David Crean has over 30 years buy- and sell-side expertise of M&A, partnering and investments within the life sciences and healthcare sectors working within strategic biopharmaceutical companies, private equity, investment banking and venture capital. He serves as Managing Partner for Cardiff Advisory LLC, a boutique mergers & acquisitions FINRA investment banking and strategic advisory firm focused on M&A and partnering collaborations for life sciences and healthcare companies. In parallel to his investment banking activities, David is an emerging fund manager and raising capital from limited partners for Coast BioVentures, a $50 million life sciences fund focused on the Southern California market.  He is also a venture partner for Suncoast Ventures and a limited partner for Mesa Verde Venture Partners, two life sciences venture funds focused on incubator through growth-stage companies. 

Wai Lam Ling, PhD
Vice President, Scientific Advisory
Catalent

Dr. Ling brings with her more than 25 years of experience in biologics development, including cell and gene therapies, and joined Catalent in 2022 from Rocket Pharma, where she held the role of Head of Manufacturing, Science and Technology. Prior to Rocket, Dr. Ling worked at Merck & Co. (MSD), where she led biologics CMC development and supported regulatory filing. Prior to Merck, she was at Schering-Plough Corp., where she worked on adenoviral gene therapy development and manufacturing prior to transition to biologics. She earned her Bachelor of Science degree in Biochemistry from the University of California, Los Angeles, and her Doctorate degree in Pharmacology from the Rutgers University. Dr. Ling also completed her post-doctoral research fellowship at the Albert Einstein College of Medicine, New York.  

Greg Bleck, PhD
Vice President, Research & Development, Biologics
Catalent

Greg Bleck is Vice President of Research and Development at Catalent with overall responsibility for the development and acquisition of new products and technologies.

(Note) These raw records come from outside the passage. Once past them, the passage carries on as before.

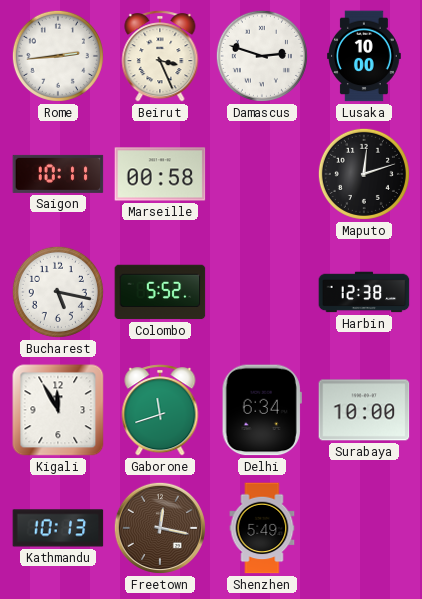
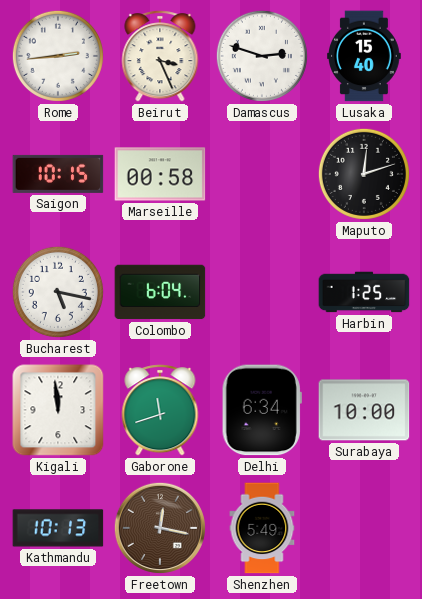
Lusaka: 10:00 -> 15:40
Saigon: 10:11 -> 10:15
Colombo: 5:52 -> 6:04
Harbin: 12:38 -> 1:25
Kigali: 11:55 -> 11:59
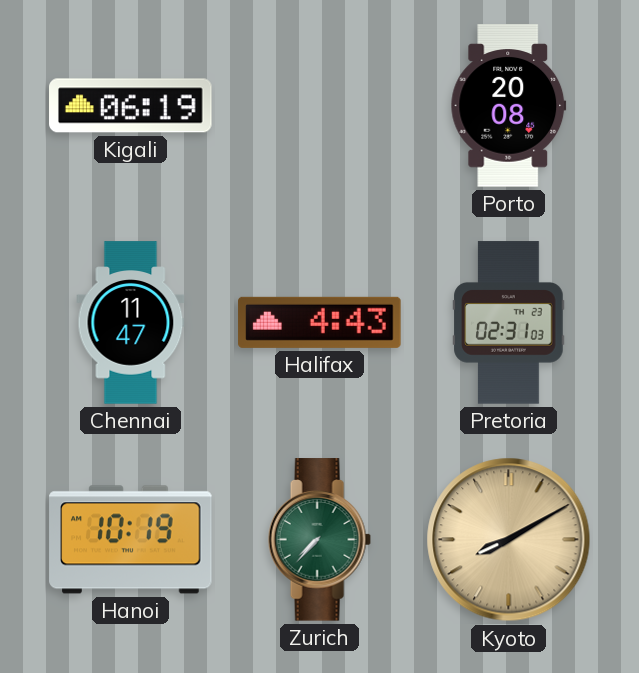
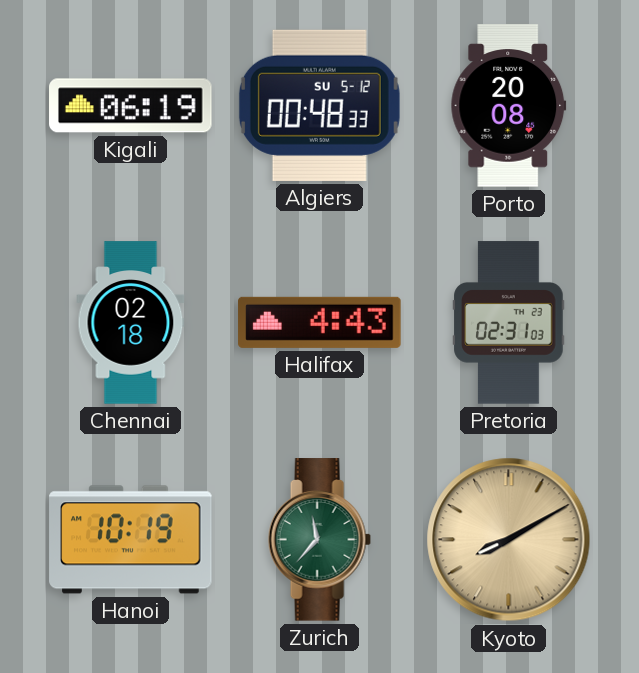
Algiers: none -> 00:48
Chennai: 11:47 -> 02:18
Zurich: 7:37 -> 11:37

Dr. Bleck has over 20 years of biopharma R&D experience. He received his BS and Ph.D. from the University of Wisconsin-Madison and performed postdoctoral work at the University of Illinois-Urbana-Champaign working in the areas of gene regulation and expression. At Catalent, Dr. Bleck has transferred his knowledge of gene expression and transgenic systems to the development and continued optimization of expression systems and development of the various proprietary GPEx® processes. Dr. Bleck has published over 60 research papers and authored three book chapters. He has 14 issued patents and 12 patents currently under review. His work at the University of Illinois was recently highlighted in a book about the greatest advances in the first 150 years of innovation at the University.